About this exercise
Check every line of the entries below for "mendukung", and copy the lines that have it.

Material for the task
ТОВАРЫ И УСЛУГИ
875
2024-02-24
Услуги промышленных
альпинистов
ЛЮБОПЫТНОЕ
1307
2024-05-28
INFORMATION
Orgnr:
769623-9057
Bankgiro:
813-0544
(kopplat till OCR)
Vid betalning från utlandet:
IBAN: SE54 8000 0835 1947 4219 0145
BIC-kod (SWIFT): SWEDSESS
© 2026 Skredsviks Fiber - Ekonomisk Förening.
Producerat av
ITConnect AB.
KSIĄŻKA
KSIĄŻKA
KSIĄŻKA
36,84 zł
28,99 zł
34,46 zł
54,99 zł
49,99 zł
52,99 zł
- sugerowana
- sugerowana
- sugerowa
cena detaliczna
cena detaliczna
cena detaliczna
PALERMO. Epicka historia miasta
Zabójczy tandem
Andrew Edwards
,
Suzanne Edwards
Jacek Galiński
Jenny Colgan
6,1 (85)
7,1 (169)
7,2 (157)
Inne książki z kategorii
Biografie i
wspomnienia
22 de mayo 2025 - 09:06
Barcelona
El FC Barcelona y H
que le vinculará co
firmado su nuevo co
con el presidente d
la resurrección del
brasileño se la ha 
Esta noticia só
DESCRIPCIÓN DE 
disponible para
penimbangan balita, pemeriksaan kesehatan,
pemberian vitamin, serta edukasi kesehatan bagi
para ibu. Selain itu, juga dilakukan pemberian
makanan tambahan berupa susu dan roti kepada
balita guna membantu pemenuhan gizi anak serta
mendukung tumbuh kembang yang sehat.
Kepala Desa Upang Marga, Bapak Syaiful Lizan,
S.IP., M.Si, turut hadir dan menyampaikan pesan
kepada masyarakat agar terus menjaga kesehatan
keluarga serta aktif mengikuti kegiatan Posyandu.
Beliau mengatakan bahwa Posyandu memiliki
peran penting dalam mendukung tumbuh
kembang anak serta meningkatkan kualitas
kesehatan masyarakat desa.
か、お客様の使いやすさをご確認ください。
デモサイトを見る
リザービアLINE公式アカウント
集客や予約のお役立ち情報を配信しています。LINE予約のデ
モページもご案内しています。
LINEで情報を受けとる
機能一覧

Answer space
mendukung tumbuh kembang yang sehat.
peran penting dalam mendukung tumbuh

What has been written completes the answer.